▸ Instructions for the task
In the entries below, return only the line containing "jeune, plus dynamique" and those after it, exactly, through the last line.

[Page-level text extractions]
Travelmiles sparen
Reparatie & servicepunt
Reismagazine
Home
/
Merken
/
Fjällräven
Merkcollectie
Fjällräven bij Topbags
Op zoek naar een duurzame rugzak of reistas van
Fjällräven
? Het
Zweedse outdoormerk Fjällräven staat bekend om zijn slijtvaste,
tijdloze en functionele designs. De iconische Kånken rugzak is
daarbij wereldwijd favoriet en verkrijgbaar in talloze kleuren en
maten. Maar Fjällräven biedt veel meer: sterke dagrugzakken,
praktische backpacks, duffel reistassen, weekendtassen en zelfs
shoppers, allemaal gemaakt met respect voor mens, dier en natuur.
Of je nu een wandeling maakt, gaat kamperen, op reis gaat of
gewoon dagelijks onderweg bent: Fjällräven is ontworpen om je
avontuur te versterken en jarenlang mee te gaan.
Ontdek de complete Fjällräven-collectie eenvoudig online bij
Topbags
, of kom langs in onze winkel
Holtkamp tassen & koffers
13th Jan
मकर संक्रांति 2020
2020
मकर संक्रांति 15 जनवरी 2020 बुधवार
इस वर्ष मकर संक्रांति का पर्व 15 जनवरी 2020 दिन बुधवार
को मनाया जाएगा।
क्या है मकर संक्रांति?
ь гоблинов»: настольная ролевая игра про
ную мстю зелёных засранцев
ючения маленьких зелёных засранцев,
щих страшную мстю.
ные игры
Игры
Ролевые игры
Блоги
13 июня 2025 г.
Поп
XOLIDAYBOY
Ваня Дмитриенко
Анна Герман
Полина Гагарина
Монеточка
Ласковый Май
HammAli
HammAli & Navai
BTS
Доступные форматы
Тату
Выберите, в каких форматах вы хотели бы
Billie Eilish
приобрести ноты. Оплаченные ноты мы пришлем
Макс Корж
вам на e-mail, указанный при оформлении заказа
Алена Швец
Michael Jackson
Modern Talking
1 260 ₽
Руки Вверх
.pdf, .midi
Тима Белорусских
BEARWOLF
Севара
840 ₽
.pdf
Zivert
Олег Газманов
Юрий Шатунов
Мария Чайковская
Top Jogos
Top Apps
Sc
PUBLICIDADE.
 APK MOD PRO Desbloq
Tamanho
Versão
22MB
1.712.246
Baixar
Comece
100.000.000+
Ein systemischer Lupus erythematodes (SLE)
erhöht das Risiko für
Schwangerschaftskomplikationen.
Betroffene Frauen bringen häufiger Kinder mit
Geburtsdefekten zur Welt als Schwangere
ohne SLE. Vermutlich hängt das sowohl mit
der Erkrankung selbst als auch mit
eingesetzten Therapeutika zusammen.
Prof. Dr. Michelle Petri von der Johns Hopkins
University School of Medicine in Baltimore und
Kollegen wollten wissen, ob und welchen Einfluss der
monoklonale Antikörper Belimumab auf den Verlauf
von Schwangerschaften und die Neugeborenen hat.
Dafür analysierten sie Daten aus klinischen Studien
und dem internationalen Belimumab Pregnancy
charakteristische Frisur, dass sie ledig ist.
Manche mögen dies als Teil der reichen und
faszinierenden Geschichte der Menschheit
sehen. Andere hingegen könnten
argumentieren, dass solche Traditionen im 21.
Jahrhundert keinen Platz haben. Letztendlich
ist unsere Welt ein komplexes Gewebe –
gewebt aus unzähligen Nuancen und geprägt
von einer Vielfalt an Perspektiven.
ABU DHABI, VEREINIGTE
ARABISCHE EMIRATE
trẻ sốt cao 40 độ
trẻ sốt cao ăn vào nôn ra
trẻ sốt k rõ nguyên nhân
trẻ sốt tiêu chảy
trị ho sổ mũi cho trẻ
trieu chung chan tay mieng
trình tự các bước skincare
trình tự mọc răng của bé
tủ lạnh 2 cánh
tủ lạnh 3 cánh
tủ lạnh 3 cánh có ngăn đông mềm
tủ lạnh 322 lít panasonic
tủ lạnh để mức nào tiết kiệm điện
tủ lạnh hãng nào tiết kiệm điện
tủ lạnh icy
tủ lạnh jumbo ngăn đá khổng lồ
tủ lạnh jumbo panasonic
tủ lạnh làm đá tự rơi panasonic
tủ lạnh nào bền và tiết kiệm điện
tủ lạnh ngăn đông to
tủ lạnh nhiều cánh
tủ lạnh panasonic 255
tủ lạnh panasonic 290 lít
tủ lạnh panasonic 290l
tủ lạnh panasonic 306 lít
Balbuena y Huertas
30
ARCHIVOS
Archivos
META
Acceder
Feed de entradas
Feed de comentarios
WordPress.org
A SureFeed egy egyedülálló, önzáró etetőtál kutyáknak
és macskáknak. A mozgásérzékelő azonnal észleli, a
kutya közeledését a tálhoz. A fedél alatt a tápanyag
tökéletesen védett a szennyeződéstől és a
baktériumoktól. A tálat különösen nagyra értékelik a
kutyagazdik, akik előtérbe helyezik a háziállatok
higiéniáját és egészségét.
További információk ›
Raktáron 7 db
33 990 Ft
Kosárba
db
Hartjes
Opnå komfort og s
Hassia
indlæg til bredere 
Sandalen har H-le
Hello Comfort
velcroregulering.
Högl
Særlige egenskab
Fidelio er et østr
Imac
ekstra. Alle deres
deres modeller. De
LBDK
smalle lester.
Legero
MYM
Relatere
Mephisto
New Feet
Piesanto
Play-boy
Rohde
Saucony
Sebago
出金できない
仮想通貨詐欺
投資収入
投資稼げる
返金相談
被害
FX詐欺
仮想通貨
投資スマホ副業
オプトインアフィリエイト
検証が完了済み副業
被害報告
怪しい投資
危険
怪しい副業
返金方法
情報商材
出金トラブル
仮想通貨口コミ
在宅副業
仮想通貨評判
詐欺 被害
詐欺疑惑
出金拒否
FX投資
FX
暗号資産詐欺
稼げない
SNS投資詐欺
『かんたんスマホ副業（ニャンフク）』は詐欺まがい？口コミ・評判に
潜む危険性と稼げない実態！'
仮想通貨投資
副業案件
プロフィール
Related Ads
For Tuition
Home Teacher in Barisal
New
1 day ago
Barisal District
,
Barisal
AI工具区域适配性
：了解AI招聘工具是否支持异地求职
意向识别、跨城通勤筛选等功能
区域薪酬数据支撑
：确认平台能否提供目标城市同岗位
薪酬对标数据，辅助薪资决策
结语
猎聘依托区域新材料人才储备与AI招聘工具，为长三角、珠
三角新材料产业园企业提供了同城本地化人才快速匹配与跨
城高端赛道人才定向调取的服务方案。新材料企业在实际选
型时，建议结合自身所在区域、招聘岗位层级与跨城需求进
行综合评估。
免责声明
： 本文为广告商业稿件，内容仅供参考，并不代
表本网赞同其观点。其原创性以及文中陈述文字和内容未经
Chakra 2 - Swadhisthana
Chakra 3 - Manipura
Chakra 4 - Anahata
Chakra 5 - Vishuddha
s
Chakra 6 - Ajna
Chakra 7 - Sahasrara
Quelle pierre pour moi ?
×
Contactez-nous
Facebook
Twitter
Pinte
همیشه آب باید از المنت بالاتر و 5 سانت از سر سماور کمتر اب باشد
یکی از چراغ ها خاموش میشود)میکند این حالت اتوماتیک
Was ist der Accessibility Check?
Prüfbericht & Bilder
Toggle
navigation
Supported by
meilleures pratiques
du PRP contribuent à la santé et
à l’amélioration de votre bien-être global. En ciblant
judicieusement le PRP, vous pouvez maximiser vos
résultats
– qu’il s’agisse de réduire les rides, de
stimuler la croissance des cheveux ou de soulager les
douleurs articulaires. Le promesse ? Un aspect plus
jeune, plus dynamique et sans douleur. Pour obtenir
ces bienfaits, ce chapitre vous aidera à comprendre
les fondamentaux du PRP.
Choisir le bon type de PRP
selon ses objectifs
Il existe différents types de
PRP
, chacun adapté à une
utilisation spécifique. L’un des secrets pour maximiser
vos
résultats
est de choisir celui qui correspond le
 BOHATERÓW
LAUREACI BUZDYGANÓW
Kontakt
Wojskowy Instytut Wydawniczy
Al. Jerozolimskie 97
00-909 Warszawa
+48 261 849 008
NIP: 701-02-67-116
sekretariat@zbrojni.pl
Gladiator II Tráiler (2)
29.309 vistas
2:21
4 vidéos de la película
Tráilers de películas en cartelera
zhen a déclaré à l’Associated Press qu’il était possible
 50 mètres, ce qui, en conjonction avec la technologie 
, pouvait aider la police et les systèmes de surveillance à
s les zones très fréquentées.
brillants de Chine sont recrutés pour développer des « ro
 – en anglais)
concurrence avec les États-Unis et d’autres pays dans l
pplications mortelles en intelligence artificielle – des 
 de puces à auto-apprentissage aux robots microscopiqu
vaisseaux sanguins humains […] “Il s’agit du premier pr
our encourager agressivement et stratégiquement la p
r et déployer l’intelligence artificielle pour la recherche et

▸ Written solution
jeune, plus dynamique et sans douleur. Pour obtenir
ces bienfaits, ce chapitre vous aidera à comprendre
les fondamentaux du PRP.
Choisir le bon type de PRP
selon ses objectifs
Il existe différents types de
PRP
, chacun adapté à une
utilisation spécifique. L’un des secrets pour maximiser
vos
résultats
est de choisir celui qui correspond le
 BOHATERÓW
LAUREACI BUZDYGANÓW
Kontakt
Wojskowy Instytut Wydawniczy
Al. Jerozolimskie 97
00-909 Warszawa
+48 261 849 008
NIP: 701-02-67-116
sekretariat@zbrojni.pl
Gladiator II Tráiler (2)
29.309 vistas
2:21
4 vidéos de la película
Tráilers de películas en cartelera
zhen a déclaré à l’Associated Press qu’il était possible
 50 mètres, ce qui, en conjonction avec la technologie 
, pouvait aider la police et les systèmes de surveillance à
s les zones très fréquentées.
brillants de Chine sont recrutés pour développer des « ro
 – en anglais)
concurrence avec les États-Unis et d’autres pays dans l
pplications mortelles en intelligence artificielle – des 
 de puces à auto-apprentissage aux robots microscopiqu
vaisseaux sanguins humains […] “Il s’agit du premier pr
our encourager agressivement et stratégiquement la p
r et déployer l’intelligence artificielle pour la recherche et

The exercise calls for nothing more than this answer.